- [What is expected] Output the entries word for word. Omit images.

Page images and extracted text
+++
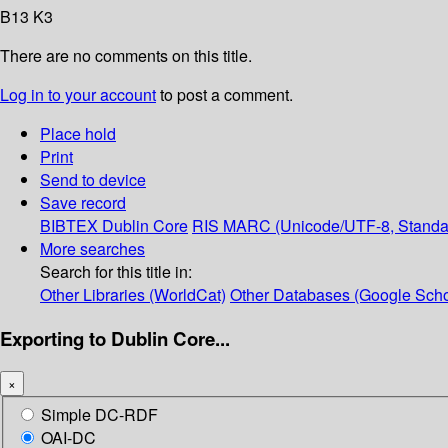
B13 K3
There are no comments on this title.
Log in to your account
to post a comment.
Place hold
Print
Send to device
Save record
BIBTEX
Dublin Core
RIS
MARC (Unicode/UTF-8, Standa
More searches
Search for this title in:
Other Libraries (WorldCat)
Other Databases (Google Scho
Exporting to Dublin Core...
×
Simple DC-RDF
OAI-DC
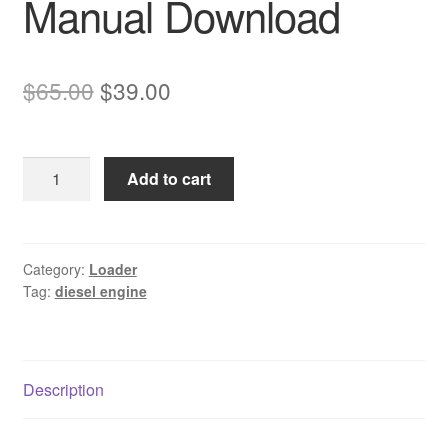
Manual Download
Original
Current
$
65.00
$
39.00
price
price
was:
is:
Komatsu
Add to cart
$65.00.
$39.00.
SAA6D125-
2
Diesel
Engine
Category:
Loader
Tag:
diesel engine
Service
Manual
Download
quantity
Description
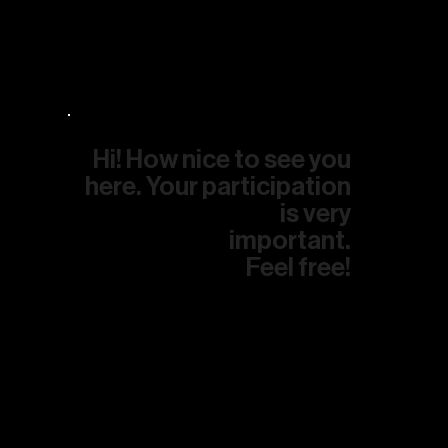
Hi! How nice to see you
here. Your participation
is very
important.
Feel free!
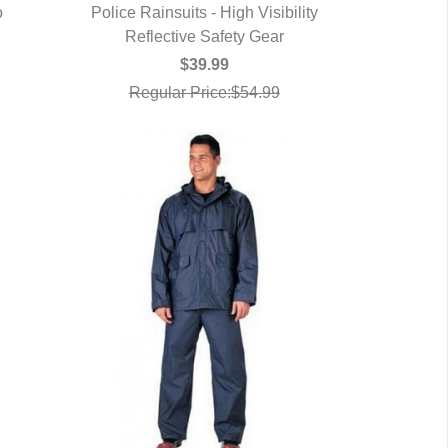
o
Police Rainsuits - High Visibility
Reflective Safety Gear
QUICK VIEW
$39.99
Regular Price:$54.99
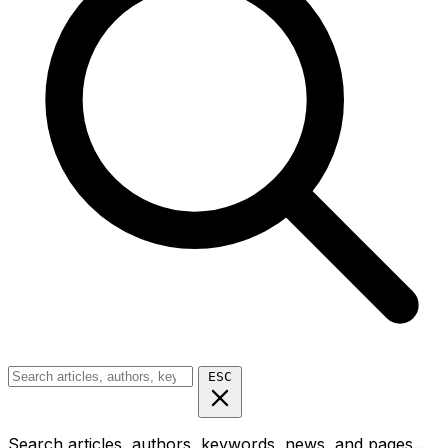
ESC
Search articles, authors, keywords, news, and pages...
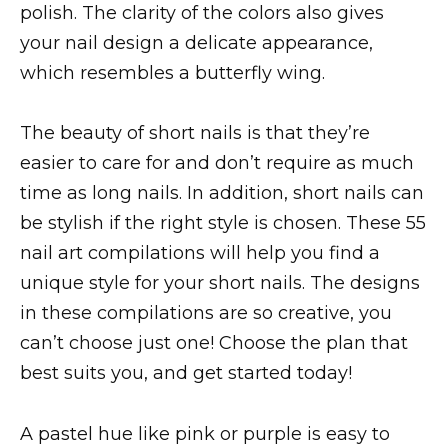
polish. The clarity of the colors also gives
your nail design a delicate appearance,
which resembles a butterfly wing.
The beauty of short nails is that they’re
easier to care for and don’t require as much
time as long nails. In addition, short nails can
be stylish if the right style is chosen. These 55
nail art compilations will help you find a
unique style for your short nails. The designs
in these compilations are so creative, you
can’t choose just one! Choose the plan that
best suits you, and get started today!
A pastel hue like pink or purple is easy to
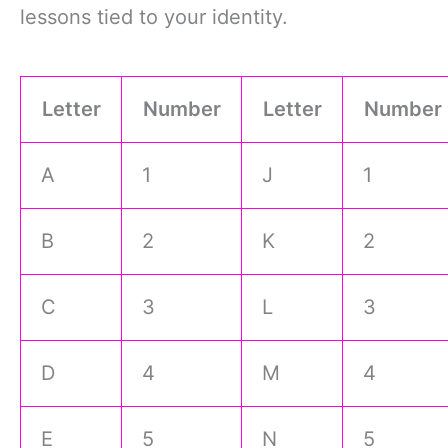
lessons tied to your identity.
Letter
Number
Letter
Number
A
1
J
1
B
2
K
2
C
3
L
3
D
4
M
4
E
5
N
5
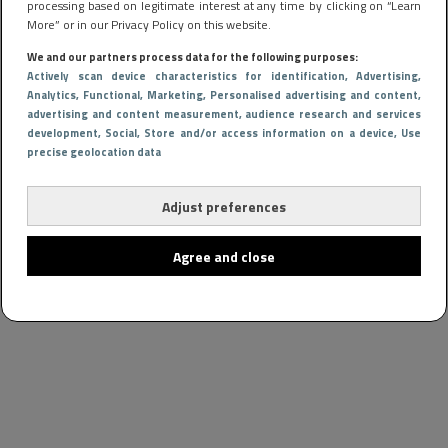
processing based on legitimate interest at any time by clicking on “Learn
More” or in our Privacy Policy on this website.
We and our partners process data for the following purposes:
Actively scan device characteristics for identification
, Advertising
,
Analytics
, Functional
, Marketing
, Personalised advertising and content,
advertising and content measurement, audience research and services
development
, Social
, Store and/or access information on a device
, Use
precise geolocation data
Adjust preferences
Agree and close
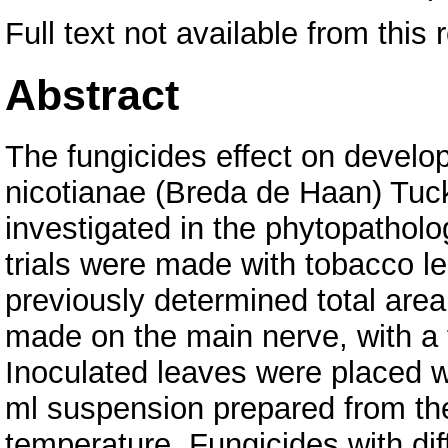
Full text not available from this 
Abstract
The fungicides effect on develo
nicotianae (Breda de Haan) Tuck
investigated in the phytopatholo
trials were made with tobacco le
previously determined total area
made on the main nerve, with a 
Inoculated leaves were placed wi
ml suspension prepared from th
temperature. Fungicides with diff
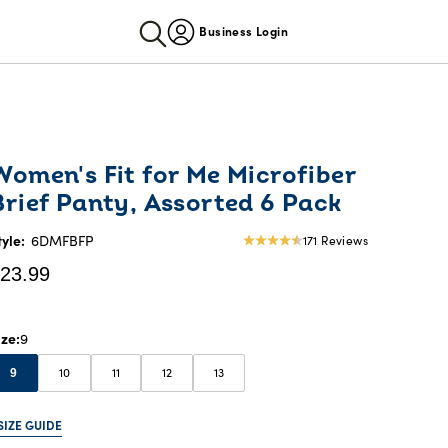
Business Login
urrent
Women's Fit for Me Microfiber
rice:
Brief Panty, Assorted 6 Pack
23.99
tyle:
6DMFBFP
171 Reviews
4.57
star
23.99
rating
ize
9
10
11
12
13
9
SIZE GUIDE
+++
- [Response for this exercise]
B13 K3
There are no comments on this title.
Log in to your account
to post a comment.
Place hold
Print
Send to device
Save record
BIBTEX
Dublin Core
RIS
MARC (Unicode/UTF-8, Standa
More searches
Search for this title in:
Other Libraries (WorldCat)
Other Databases (Google Scho
Exporting to Dublin Core...
×
Simple DC-RDF
OAI-DC
Manual Download
Original
Current
$
65.00
$
39.00
price
price
was:
is:
Komatsu
Add to cart
$65.00.
$39.00.
SAA6D125-
2
Diesel
Engine
Category:
Loader
Tag:
diesel engine
Service
Manual
Download
quantity
Description
Hi! How nice to see you
here. Your participation
is very
important.
Feel free!
o
Police Rainsuits - High Visibility
Reflective Safety Gear
QUICK VIEW
$39.99
Regular Price:$54.99
ESC
Search articles, authors, keywords, news, and pages...
polish. The clarity of the colors also gives
your nail design a delicate appearance,
which resembles a butterfly wing.
The beauty of short nails is that they’re
easier to care for and don’t require as much
time as long nails. In addition, short nails can
be stylish if the right style is chosen. These 55
nail art compilations will help you find a
unique style for your short nails. The designs
in these compilations are so creative, you
can’t choose just one! Choose the plan that
best suits you, and get started today!
A pastel hue like pink or purple is easy to
lessons tied to your identity.
Letter
Number
Letter
Number
A
1
J
1
B
2
K
2
C
3
L
3
D
4
M
4
E
5
N
5
processing based on legitimate interest at any time by clicking on “Learn
More” or in our Privacy Policy on this website.
We and our partners process data for the following purposes:
Actively scan device characteristics for identification
, Advertising
,
Analytics
, Functional
, Marketing
, Personalised advertising and content,
advertising and content measurement, audience research and services
development
, Social
, Store and/or access information on a device
, Use
precise geolocation data
Adjust preferences
Agree and close
Full text not available from this 
Abstract
The fungicides effect on develo
nicotianae (Breda de Haan) Tuck
investigated in the phytopatholo
trials were made with tobacco le
previously determined total area
made on the main nerve, with a 
Inoculated leaves were placed wi
ml suspension prepared from th
temperature. Fungicides with diff
Business Login
urrent
Women's Fit for Me Microfiber
rice:
Brief Panty, Assorted 6 Pack
23.99
tyle:
6DMFBFP
171 Reviews
4.57
star
23.99
rating
ize
9
10
11
12
13
9
SIZE GUIDE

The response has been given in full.